The app
The Denon Home range uses the HEOS app for streaming and multiroom, and given that HEOS also appears in an extensive range of products from Denon and Marantz, these three speakers can become part of a multiroom system far beyond this Denon Home range. The HEOS app is comprehensive and marvellously simple to use; in its earliest days we recall calling it perhaps oversimplified, but given the complexities and changes some rivals have since made, we happily withdraw that remark — the HEOS system with its three bottom navigation options gets you everywhere fast, while rapid access to the ‘Now playing’ screen makes transport and volume control easy, even in a multiroom context. The only time you need to button mash is when you’re deep in a source’s menus — whether browsing Tidal or into the folder structure of a NAS drive, when to return to the main source menu you need to back up through all those layers.

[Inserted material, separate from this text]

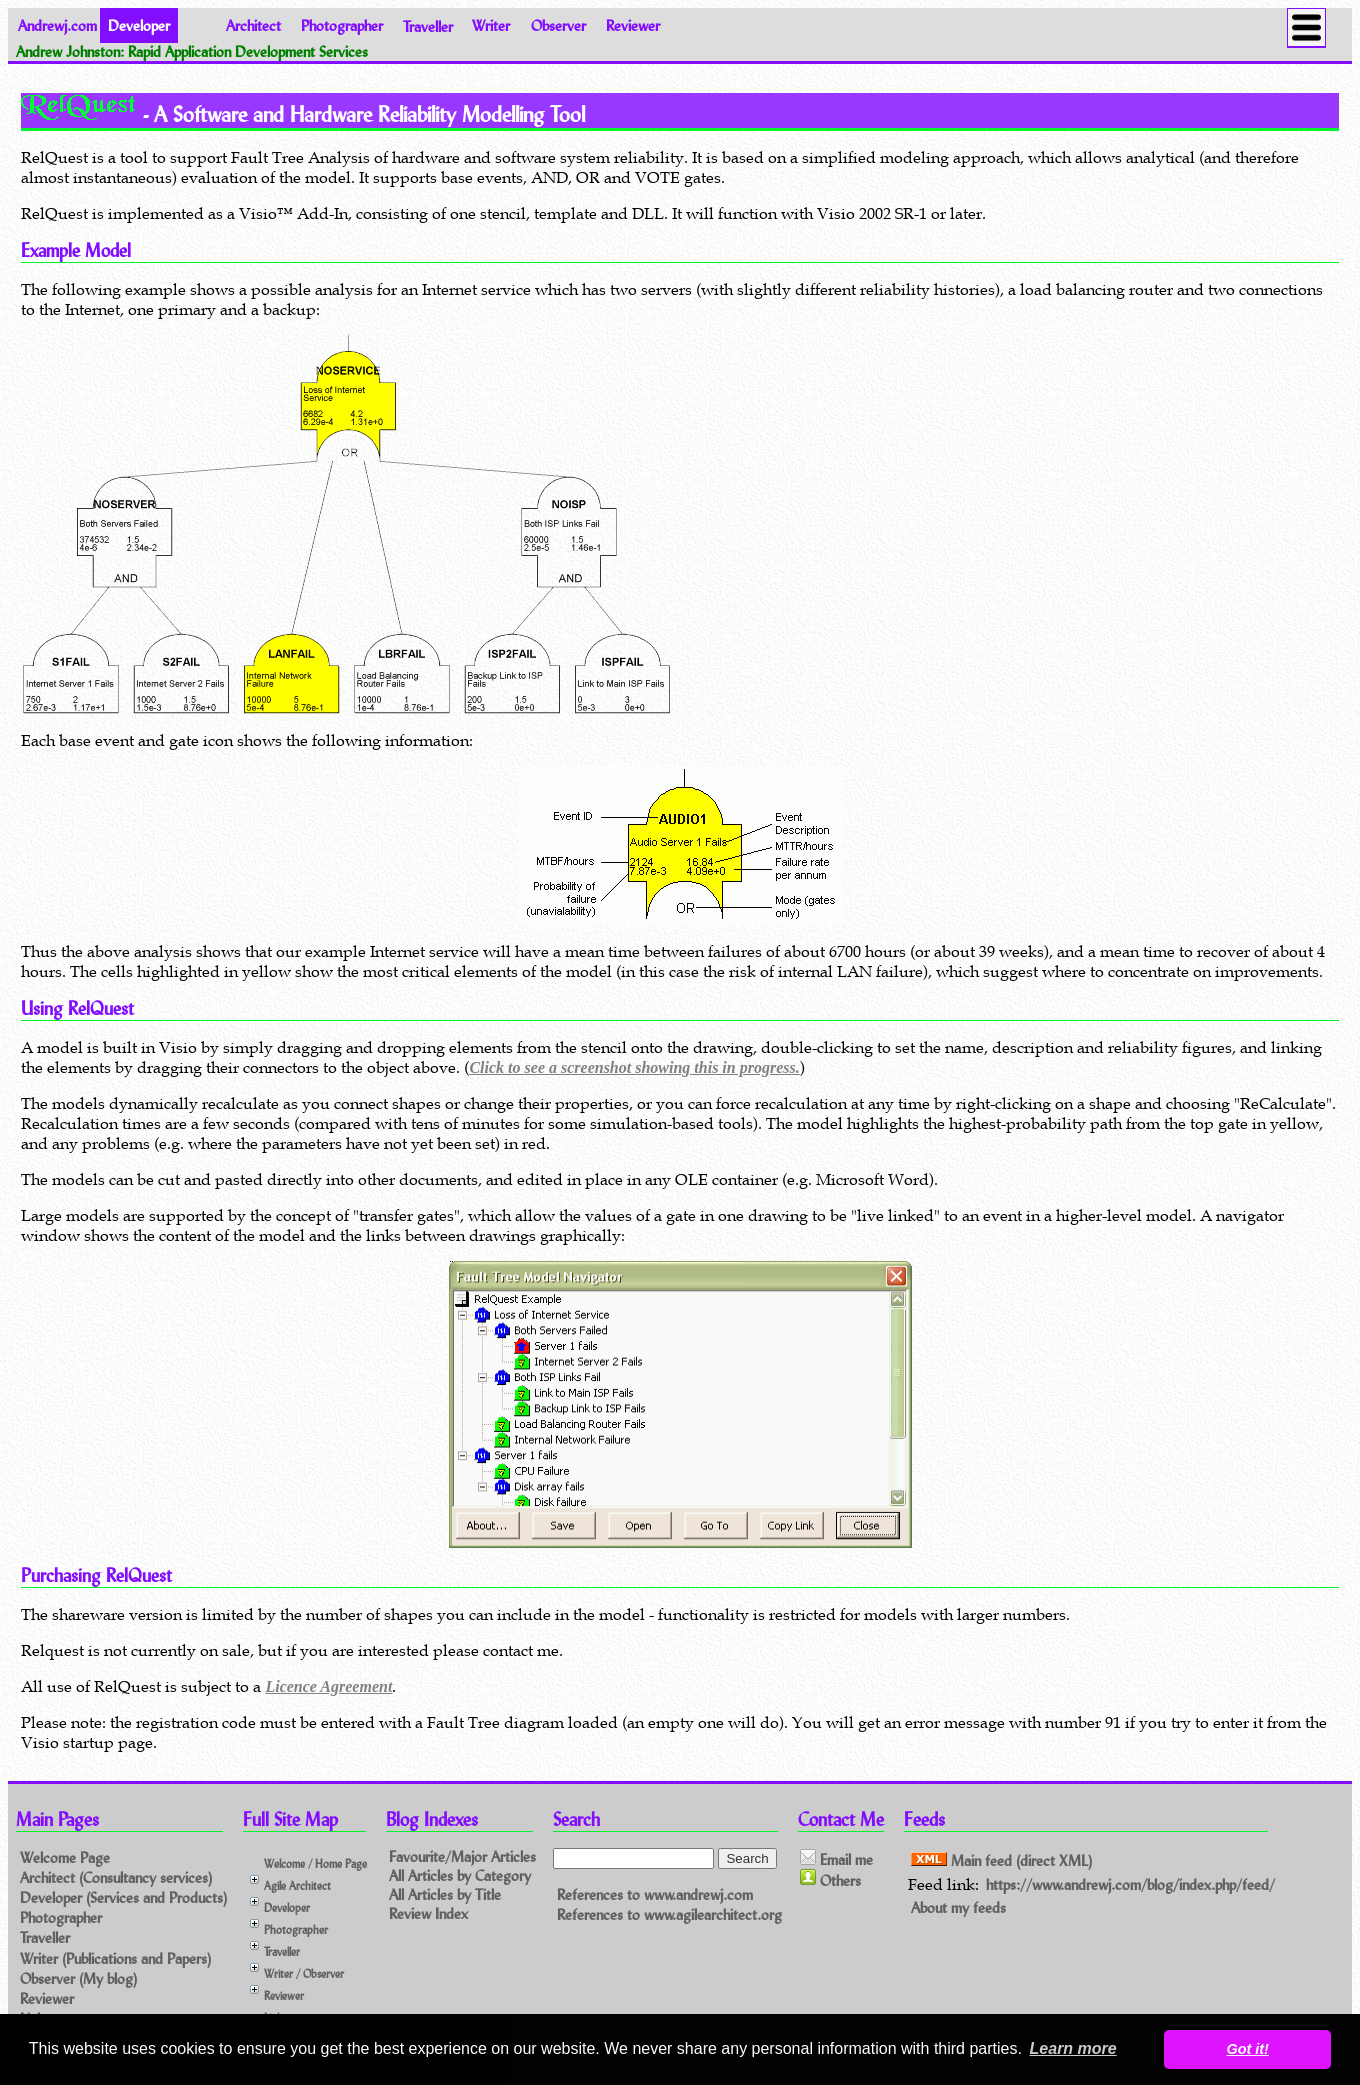  Describe the element at coordinates (669, 1915) in the screenshot. I see `References to www.agilearchitect.org` at that location.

It’s properly localised, too, showing Spotify Connect, Tidal, Deezer, iHeartRadio, TuneIn and Soundcloud as its default services. Stickers on the Home products note also Amazon Music HD, but that’s not yet available to Australia.

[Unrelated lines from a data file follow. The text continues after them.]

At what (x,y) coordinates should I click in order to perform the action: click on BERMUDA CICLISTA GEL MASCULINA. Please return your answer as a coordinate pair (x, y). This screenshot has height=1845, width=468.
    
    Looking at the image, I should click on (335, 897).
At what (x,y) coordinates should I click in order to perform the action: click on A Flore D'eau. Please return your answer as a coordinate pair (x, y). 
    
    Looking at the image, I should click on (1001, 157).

Below these services you can select ‘This iPhone’ (or whatever your device is), Music Servers, Playlists (made within the HEOS app; you can also queue music from different sources), History (very useful), and then physical inputs. In the case of the Home units these are USB and the analogue input. With these inputs, the Denon Home range delivers an understated but potentially huge advantage over many competitors — they can broadcast these inputs to other Denon Home speakers. When using the Home 250, say, the HEOS app shows not only its own inputs but those of the Homes 150 and 350 on the same network. So you could, for example, have a hard drive of music files attached to one unit and access them from all. A turntable attached (via a phono stage) to an input anywhere in the home can broadcast to a different speaker or all of them. This advantage of input forwarding can deliver much more music around the home.
Joining rooms for multiroom playback is simple — in the ‘Rooms’ page of the app you just drag device names together to form a group. You can rename a group, and when playing music you can access either a group volume control or individual sliders for each device. The effect of these sliders was immediate and accurate; some systems either lag badly or are plain old hard to control.
We find the HEOS app enjoyable and easy to use, especially as it doesn’t have the habit of some others in losing sight of the target device and having to reconnect each time you open the app. So although there’s no physical remote available or possible here, you miss it less than on those other systems.